[MATERIAL PROVIDED Boundary: Start]

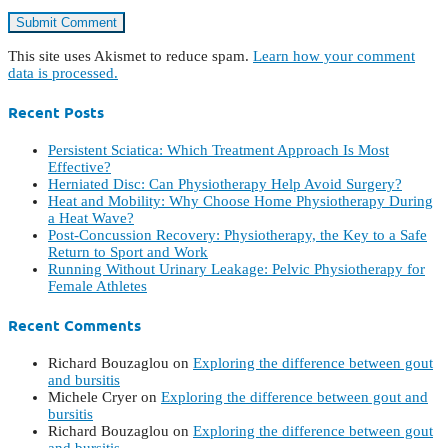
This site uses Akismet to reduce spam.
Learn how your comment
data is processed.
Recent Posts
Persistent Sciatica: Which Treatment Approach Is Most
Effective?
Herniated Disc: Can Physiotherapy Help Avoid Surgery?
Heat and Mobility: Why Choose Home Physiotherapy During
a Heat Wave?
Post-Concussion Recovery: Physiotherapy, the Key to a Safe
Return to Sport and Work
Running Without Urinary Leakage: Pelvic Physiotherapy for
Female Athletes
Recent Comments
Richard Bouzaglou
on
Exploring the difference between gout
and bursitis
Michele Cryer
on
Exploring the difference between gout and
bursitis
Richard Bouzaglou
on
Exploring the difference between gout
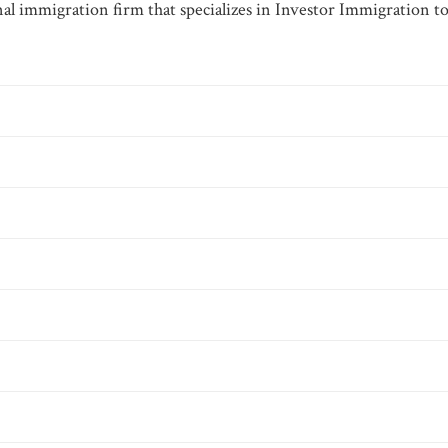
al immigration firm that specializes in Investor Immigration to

[MATERIAL PROVIDED Boundary: End]
[MATERIAL PROVIDED Boundary: Start]

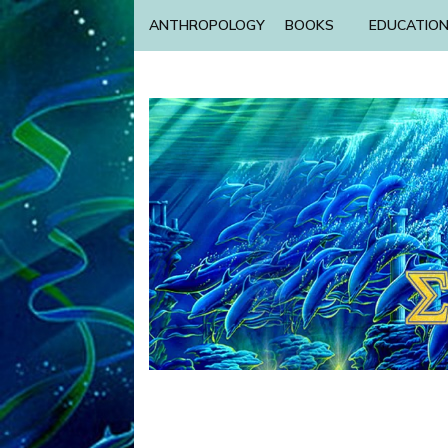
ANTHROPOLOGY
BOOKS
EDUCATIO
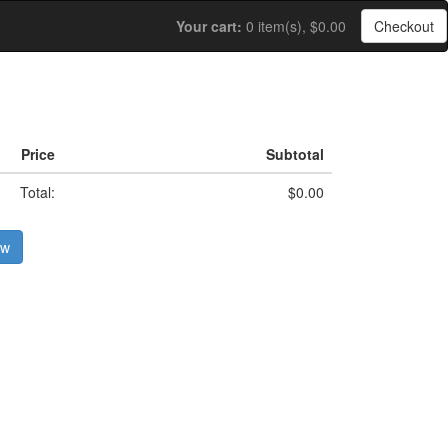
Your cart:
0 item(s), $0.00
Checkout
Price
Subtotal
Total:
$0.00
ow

[MATERIAL PROVIDED Boundary: End]

Among the entries above, take the lines from the one with "Persistent Sciatica: Which" through the one with "al immigration firm" and retype them exactly, leaving out the pictures.

§ RESULT
Persistent Sciatica: Which Treatment Approach Is Most
Effective?
Herniated Disc: Can Physiotherapy Help Avoid Surgery?
Heat and Mobility: Why Choose Home Physiotherapy During
a Heat Wave?
Post-Concussion Recovery: Physiotherapy, the Key to a Safe
Return to Sport and Work
Running Without Urinary Leakage: Pelvic Physiotherapy for
Female Athletes
Recent Comments
Richard Bouzaglou
on
Exploring the difference between gout
and bursitis
Michele Cryer
on
Exploring the difference between gout and
bursitis
Richard Bouzaglou
on
Exploring the difference between gout
al immigration firm that specializes in Investor Immigration to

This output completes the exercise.